For us, and especially our engineers, 15 seconds for resolution is just barely acceptable. Our senior engineers would like a 2-second granularity for most metrics, and should generally accept 5 seconds as a reasonable compromise between storage requirements and data accuracy. (We have 10-15 seconds resolution now, and all too frequently find it annoyingly coarse.)
> I think the push model is better in terms of security and discovery (which is how I think most of the other metric aggregators work).
Interesting, I think the pull model is better at least in terms of discovery, and you need less configuration overall for a pull-based monitoring system, as now you need to only configure the monitoring system to know about your services, and the service instances don't need to know: a) who they are, b) where the monitoring system lives. In a push-based world, you need to configure both sides.
It's specifically a TSDB built for metrics and instrumentation. Basically intended to be Google's Borgmon for everybody else in the same way Kubernetes is essentially Borg for everybdoy else.
It is more than TSDB because it has dimensions. Most metric systems (aka Graphite) are just: <time> <name> <number> <maybe unit>.
It is sort of nice to have dimensions for rollup/filtering instead of doing weird name mangling like graphite does. For example one might add a dimension of build # or release version to each metric.
Having a dimension like build # you could even effectively say if your releases are improving performance wise and graph it. TBH haven't done it yet but I think it would be useful instead of just manually doing it with time filtering.
We do this with telegraf + influxdb. It has support for tags in measurements where we add the release version among other metadata which we can then visualize in grafana with a simple group by in the query.
You can also shove in multiple related metrics as part of the same measurement.
Kinda don't get why DigitalOcean "forked" rather than solving the long-term retention problem by working with upstream, especially given the number of comments which state "Development in this area should be done in Prometheus first then merged into Vulcan".
One of the devs here, we are actively working with the Prometheus devs. We are all at Prometheus Conf this week. The upstream Prometheus will unlikely ever have a distributed backend, however it will support projects like this
The prometheus core team has been pretty clear on their stance about some of the things that vulcan is focusing on (things like long term storage for example), as such it didn't make sense to fight with them to make them change their mind ;)

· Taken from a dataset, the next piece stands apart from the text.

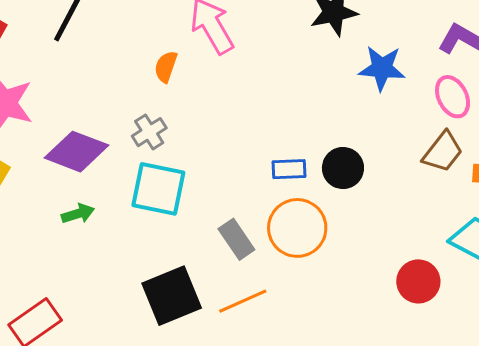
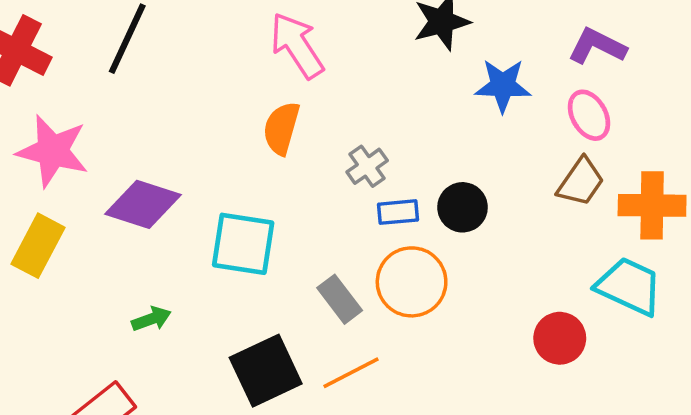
orange semicircle: (166, 67) -> (281, 128), moved, size x1.4
gray cross: (149, 132) -> (367, 166), moved
green arrow: (78, 214) -> (151, 319), moved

From looking at their architecture diagram it seems that this is different enough from Prometheus's single golang binary to "justify" a fork.

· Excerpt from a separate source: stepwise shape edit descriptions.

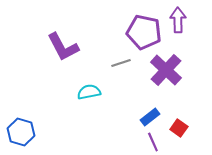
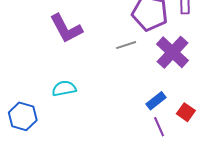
cyan semicircle: (89, 92) -> (64, 88), moved

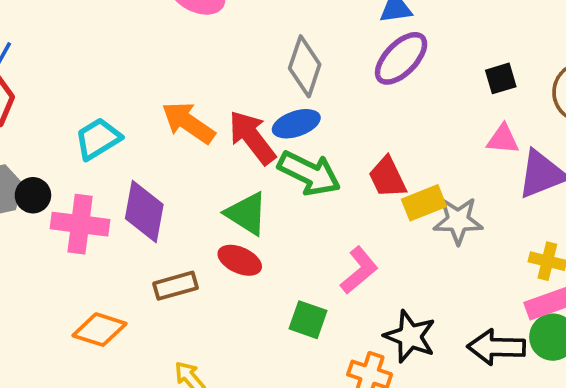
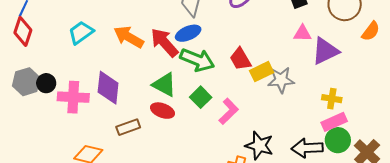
cyan trapezoid: (98, 139) -> (81, 33), moved
green square: (308, 320) -> (201, 97), moved, turned 30

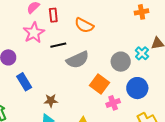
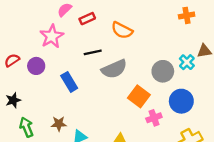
red rectangle: (53, 15) -> (87, 19), turned 72
pink star: (34, 33) -> (52, 36), moved
blue rectangle: (24, 82) -> (69, 82), moved
brown star: (51, 101) -> (59, 124), moved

I haven't looked close enough, but hopefully they've done so in a way that common things (query functions, alertmanager integration, etc) can be kept in sync with upstream easily.
I think the push model is better in terms of security and discovery (which is how I think most of the other metric aggregators work).

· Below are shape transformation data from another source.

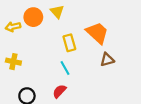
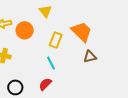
orange circle: (33, 17) -> (25, 30), moved
yellow rectangle: (69, 43) -> (56, 40), turned 35

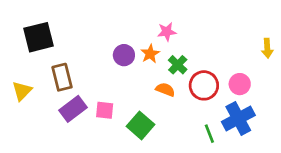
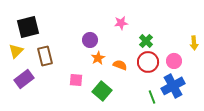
yellow arrow: (267, 48) -> (194, 43), moved
orange star: (150, 54) -> (98, 58), moved
green cross: (178, 65) -> (146, 41), moved
yellow triangle: (22, 91) -> (16, 51), moved
purple rectangle: (73, 109) -> (24, 79), moved

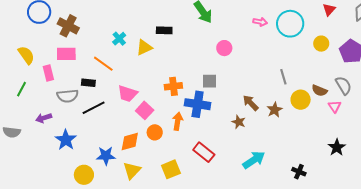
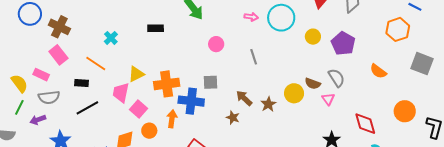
yellow triangle: (144, 47) -> (136, 74), moved
pink rectangle: (66, 54) -> (58, 55), turned 54
yellow semicircle: (26, 55) -> (19, 83), moved
pink rectangle: (48, 73) -> (41, 75), turned -49
gray line: (283, 77) -> (254, 57), moved
gray square: (209, 81) -> (211, 82), moved
orange cross: (173, 86) -> (167, 84), size x1.4
green line: (21, 89) -> (19, 107), moved
pink trapezoid: (128, 94) -> (121, 93), turned 85
gray semicircle: (68, 96) -> (49, 97), moved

I don't even like log scrapping. I just push the log data through kafka or rabbitmq and have something else pick it up.
I do like how Prometheus has a dimensional model instead of just raw timeseries.
Speaking of which I still haven't found an effective way of merging or correlating metric data with log data (particularly since it is two different systems).
I sort of made some experimental headway with Druid since it kind of has generic event and metric support. This was only possibly because the events are being pushed and not pulled (ie pushing to a bus allows for syndication).